» Task to carry out: Repeat the records in full and exactly, omitting pictures.

» Dataset content:

################

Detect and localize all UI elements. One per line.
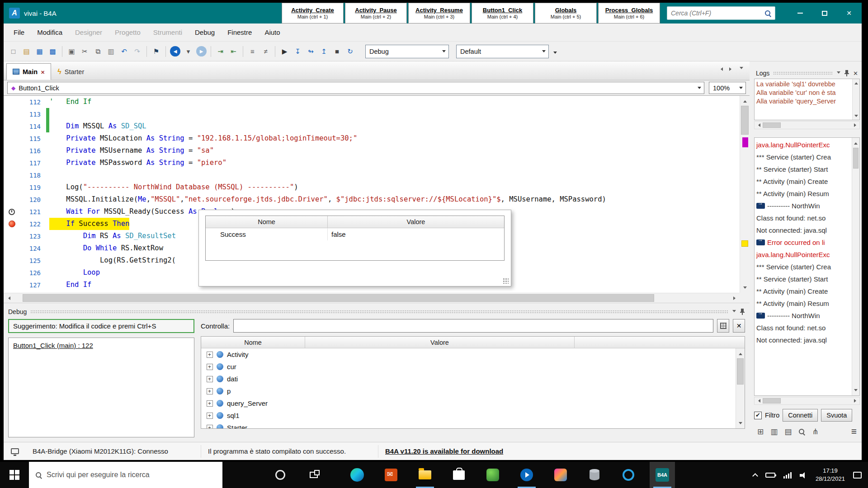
scroll-down-icon[interactable]: [740, 284, 750, 293]
cortana-button[interactable]: [268, 462, 293, 488]
toolbar-back-history-icon[interactable]: ▾: [182, 45, 194, 57]
scroll-thumb[interactable]: [741, 106, 749, 135]
line-number[interactable]: 115: [20, 135, 46, 142]
taskbar-app-green-app[interactable]: [480, 462, 505, 488]
log-entry[interactable]: java.lang.NullPointerExc: [755, 139, 851, 151]
toolbar-overflow-icon[interactable]: [553, 47, 557, 56]
toolbar-cut-icon[interactable]: ✂: [79, 45, 91, 57]
panel-dropdown-icon[interactable]: [732, 310, 736, 314]
taskbar-app-paint[interactable]: [548, 462, 573, 488]
gutter[interactable]: [4, 157, 20, 169]
gutter[interactable]: [4, 242, 20, 254]
code-line[interactable]: 117 Private MSPassword As String = "pier…: [4, 157, 740, 169]
toolbar-step-into-icon[interactable]: ↧: [292, 45, 304, 57]
watch-row[interactable]: Success false: [206, 228, 504, 240]
toolbar-bookmark-icon[interactable]: ⚑: [150, 45, 162, 57]
warnings-horizontal-scrollbar[interactable]: [754, 121, 860, 129]
line-number[interactable]: 127: [20, 282, 46, 289]
logs-panel-header[interactable]: Logs: [754, 68, 860, 79]
gutter[interactable]: [4, 181, 20, 193]
menu-item-strumenti[interactable]: Strumenti: [147, 23, 189, 42]
gutter[interactable]: [4, 206, 20, 218]
toolbar-restart-icon[interactable]: ↻: [344, 45, 356, 57]
log-entry[interactable]: ** Activity (main) Resum: [755, 188, 851, 200]
debug-panel-header[interactable]: Debug: [4, 306, 750, 317]
variable-row[interactable]: cur: [201, 361, 736, 373]
column-header-nome[interactable]: Nome: [201, 337, 305, 348]
line-number[interactable]: 119: [20, 184, 46, 191]
scroll-right-icon[interactable]: [852, 122, 859, 129]
scroll-thumb[interactable]: [737, 358, 744, 385]
line-number[interactable]: 122: [20, 221, 46, 228]
scroll-left-icon[interactable]: [755, 397, 762, 404]
log-warning[interactable]: Alla variabile 'query_Server: [755, 96, 859, 105]
toolbar-lock-icon[interactable]: ▥: [105, 45, 117, 57]
maximize-button[interactable]: [812, 3, 837, 23]
gutter[interactable]: [4, 254, 20, 267]
scroll-tabs-right-icon[interactable]: [729, 67, 733, 71]
toolbar-save-all-icon[interactable]: ▩: [47, 45, 59, 57]
hotkey-tab-activity_create[interactable]: Activity_CreateMain (ctrl + 1): [282, 3, 344, 23]
code-vertical-scrollbar[interactable]: [740, 96, 750, 293]
taskbar-app-movies[interactable]: [514, 462, 539, 488]
gutter[interactable]: [4, 96, 20, 108]
line-number[interactable]: 126: [20, 269, 46, 277]
taskbar-app-edge[interactable]: [344, 462, 370, 488]
menu-item-designer[interactable]: Designer: [69, 23, 108, 42]
toolbar-comment-icon[interactable]: ≡: [246, 45, 259, 57]
search-icon[interactable]: [798, 428, 805, 435]
gutter[interactable]: [4, 267, 20, 279]
start-button[interactable]: [0, 462, 29, 488]
code-line[interactable]: 115 Private MSLocation As String = "192.…: [4, 132, 740, 145]
taskbar-app-mail[interactable]: [378, 462, 404, 488]
log-entry[interactable]: ---------- NorthWin: [755, 200, 851, 212]
code-horizontal-scrollbar[interactable]: [4, 293, 740, 303]
toolbar-navigate-back-icon[interactable]: ◀: [170, 46, 180, 56]
taskbar-app-ring[interactable]: [616, 462, 641, 488]
log-warning[interactable]: Alla variabile 'cur' non è sta: [755, 88, 859, 96]
expand-icon[interactable]: [207, 400, 213, 407]
taskbar-search-input[interactable]: [47, 471, 216, 479]
toolbar-pause-icon[interactable]: ■: [331, 45, 343, 57]
log-entry[interactable]: java.lang.NullPointerExc: [755, 249, 851, 261]
toolbar-uncomment-icon[interactable]: ≠: [259, 45, 272, 57]
connect-button[interactable]: Connetti: [783, 409, 818, 422]
search-icon[interactable]: [764, 10, 771, 17]
code-line[interactable]: 119 Log("---------- NorthWind Database (…: [4, 181, 740, 193]
toolbar-undo-icon[interactable]: ↶: [118, 45, 130, 57]
variable-row[interactable]: sql1: [201, 409, 736, 422]
code-line[interactable]: 120 MSSQL.Initialize(Me,"MSSQL","net.sou…: [4, 193, 740, 206]
scroll-thumb[interactable]: [853, 148, 859, 169]
gutter[interactable]: [4, 120, 20, 132]
titlebar-search[interactable]: [667, 6, 775, 20]
line-number[interactable]: 123: [20, 233, 46, 240]
code-line[interactable]: 116 Private MSUsername As String = "sa": [4, 145, 740, 157]
method-select[interactable]: ◆ Button1_Click: [7, 82, 704, 94]
volume-icon[interactable]: [800, 472, 807, 479]
column-header-valore[interactable]: Valore: [305, 337, 575, 348]
line-number[interactable]: 120: [20, 196, 46, 203]
clock[interactable]: 17:19 28/12/2021: [816, 467, 845, 483]
dropdown-arrow-icon[interactable]: [695, 82, 704, 94]
scroll-down-icon[interactable]: [852, 386, 859, 395]
line-number[interactable]: 125: [20, 257, 46, 264]
variable-row[interactable]: Starter: [201, 422, 736, 428]
taskbar-app-b4a[interactable]: B4A: [650, 462, 675, 488]
hotkey-tab-activity_pause[interactable]: Activity_PauseMain (ctrl + 2): [345, 3, 407, 23]
warnings-scrollbar[interactable]: [852, 79, 859, 120]
log-entry[interactable]: ---------- NorthWin: [755, 310, 851, 322]
expand-icon[interactable]: [207, 364, 213, 370]
scroll-left-icon[interactable]: [4, 293, 13, 303]
hotkey-tab-process_globals[interactable]: Process_GlobalsMain (ctrl + 6): [598, 3, 660, 23]
line-number[interactable]: 116: [20, 147, 46, 155]
line-number[interactable]: 118: [20, 172, 46, 179]
zoom-select[interactable]: 100%: [709, 82, 746, 94]
taskbar-app-store[interactable]: [446, 462, 472, 488]
editor-tab-starter[interactable]: ϟStarter: [51, 63, 90, 80]
scroll-up-icon[interactable]: [740, 96, 750, 105]
scroll-up-icon[interactable]: [853, 79, 859, 85]
build-configuration-select[interactable]: Debug: [365, 45, 449, 58]
menu-item-progetto[interactable]: Progetto: [108, 23, 147, 42]
taskbar-app-explorer[interactable]: [412, 462, 438, 488]
line-number[interactable]: 112: [20, 99, 46, 106]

################

» Result of this exercise:
Detect and localize all UI elements. One per line.
scroll-down-icon[interactable]: [740, 284, 750, 293]
cortana-button[interactable]: [268, 462, 293, 488]
toolbar-back-history-icon[interactable]: ▾: [182, 45, 194, 57]
scroll-thumb[interactable]: [741, 106, 749, 135]
line-number[interactable]: 115: [20, 135, 46, 142]
taskbar-app-green-app[interactable]: [480, 462, 505, 488]
log-entry[interactable]: java.lang.NullPointerExc: [755, 139, 851, 151]
toolbar-overflow-icon[interactable]: [553, 47, 557, 56]
toolbar-cut-icon[interactable]: ✂: [79, 45, 91, 57]
panel-dropdown-icon[interactable]: [732, 310, 736, 314]
taskbar-app-paint[interactable]: [548, 462, 573, 488]
gutter[interactable]: [4, 157, 20, 169]
gutter[interactable]: [4, 242, 20, 254]
code-line[interactable]: 117 Private MSPassword As String = "pier…: [4, 157, 740, 169]
toolbar-step-into-icon[interactable]: ↧: [292, 45, 304, 57]
watch-row[interactable]: Success false: [206, 228, 504, 240]
toolbar-bookmark-icon[interactable]: ⚑: [150, 45, 162, 57]
warnings-horizontal-scrollbar[interactable]: [754, 121, 860, 129]
line-number[interactable]: 127: [20, 282, 46, 289]
logs-panel-header[interactable]: Logs: [754, 68, 860, 79]
gutter[interactable]: [4, 181, 20, 193]
menu-item-strumenti[interactable]: Strumenti: [147, 23, 189, 42]
gutter[interactable]: [4, 206, 20, 218]
toolbar-restart-icon[interactable]: ↻: [344, 45, 356, 57]
log-entry[interactable]: ** Activity (main) Resum: [755, 188, 851, 200]
debug-panel-header[interactable]: Debug: [4, 306, 750, 317]
variable-row[interactable]: cur: [201, 361, 736, 373]
column-header-nome[interactable]: Nome: [201, 337, 305, 348]
line-number[interactable]: 119: [20, 184, 46, 191]
scroll-right-icon[interactable]: [852, 122, 859, 129]
scroll-thumb[interactable]: [737, 358, 744, 385]
line-number[interactable]: 122: [20, 221, 46, 228]
scroll-left-icon[interactable]: [755, 397, 762, 404]
log-warning[interactable]: Alla variabile 'query_Server: [755, 96, 859, 105]
toolbar-lock-icon[interactable]: ▥: [105, 45, 117, 57]
maximize-button[interactable]: [812, 3, 837, 23]
gutter[interactable]: [4, 254, 20, 267]
scroll-tabs-right-icon[interactable]: [729, 67, 733, 71]
toolbar-save-all-icon[interactable]: ▩: [47, 45, 59, 57]
hotkey-tab-activity_create[interactable]: Activity_CreateMain (ctrl + 1): [282, 3, 344, 23]
code-vertical-scrollbar[interactable]: [740, 96, 750, 293]
taskbar-app-movies[interactable]: [514, 462, 539, 488]
gutter[interactable]: [4, 96, 20, 108]
line-number[interactable]: 126: [20, 269, 46, 277]
taskbar-app-edge[interactable]: [344, 462, 370, 488]
menu-item-designer[interactable]: Designer: [69, 23, 108, 42]
toolbar-comment-icon[interactable]: ≡: [246, 45, 259, 57]
search-icon[interactable]: [798, 428, 805, 435]
gutter[interactable]: [4, 267, 20, 279]
start-button[interactable]: [0, 462, 29, 488]
code-line[interactable]: 115 Private MSLocation As String = "192.…: [4, 132, 740, 145]
taskbar-app-mail[interactable]: [378, 462, 404, 488]
log-entry[interactable]: ---------- NorthWin: [755, 200, 851, 212]
code-horizontal-scrollbar[interactable]: [4, 293, 740, 303]
toolbar-navigate-back-icon[interactable]: ◀: [170, 46, 180, 56]
taskbar-app-ring[interactable]: [616, 462, 641, 488]
log-warning[interactable]: Alla variabile 'cur' non è sta: [755, 88, 859, 96]
expand-icon[interactable]: [207, 400, 213, 407]
taskbar-search-input[interactable]: [47, 471, 216, 479]
toolbar-pause-icon[interactable]: ■: [331, 45, 343, 57]
log-entry[interactable]: java.lang.NullPointerExc: [755, 249, 851, 261]
toolbar-uncomment-icon[interactable]: ≠: [259, 45, 272, 57]
connect-button[interactable]: Connetti: [783, 409, 818, 422]
search-icon[interactable]: [764, 10, 771, 17]
code-line[interactable]: 119 Log("---------- NorthWind Database (…: [4, 181, 740, 193]
toolbar-undo-icon[interactable]: ↶: [118, 45, 130, 57]
variable-row[interactable]: sql1: [201, 409, 736, 422]
code-line[interactable]: 120 MSSQL.Initialize(Me,"MSSQL","net.sou…: [4, 193, 740, 206]
scroll-thumb[interactable]: [853, 148, 859, 169]
gutter[interactable]: [4, 120, 20, 132]
titlebar-search[interactable]: [667, 6, 775, 20]
line-number[interactable]: 123: [20, 233, 46, 240]
code-line[interactable]: 116 Private MSUsername As String = "sa": [4, 145, 740, 157]
method-select[interactable]: ◆ Button1_Click: [7, 82, 704, 94]
volume-icon[interactable]: [800, 472, 807, 479]
column-header-valore[interactable]: Valore: [305, 337, 575, 348]
line-number[interactable]: 120: [20, 196, 46, 203]
clock[interactable]: 17:19 28/12/2021: [816, 467, 845, 483]
dropdown-arrow-icon[interactable]: [695, 82, 704, 94]
scroll-down-icon[interactable]: [852, 386, 859, 395]
line-number[interactable]: 125: [20, 257, 46, 264]
variable-row[interactable]: Starter: [201, 422, 736, 428]
taskbar-app-b4a[interactable]: B4A: [650, 462, 675, 488]
hotkey-tab-activity_pause[interactable]: Activity_PauseMain (ctrl + 2): [345, 3, 407, 23]
warnings-scrollbar[interactable]: [852, 79, 859, 120]
log-entry[interactable]: ---------- NorthWin: [755, 310, 851, 322]
expand-icon[interactable]: [207, 364, 213, 370]
scroll-left-icon[interactable]: [4, 293, 13, 303]
hotkey-tab-process_globals[interactable]: Process_GlobalsMain (ctrl + 6): [598, 3, 660, 23]
line-number[interactable]: 116: [20, 147, 46, 155]
line-number[interactable]: 118: [20, 172, 46, 179]
zoom-select[interactable]: 100%: [709, 82, 746, 94]
taskbar-app-store[interactable]: [446, 462, 472, 488]
editor-tab-starter[interactable]: ϟStarter: [51, 63, 90, 80]
scroll-up-icon[interactable]: [740, 96, 750, 105]
scroll-up-icon[interactable]: [853, 79, 859, 85]
build-configuration-select[interactable]: Debug: [365, 45, 449, 58]
menu-item-progetto[interactable]: Progetto: [108, 23, 147, 42]
taskbar-app-explorer[interactable]: [412, 462, 438, 488]
line-number[interactable]: 112: [20, 99, 46, 106]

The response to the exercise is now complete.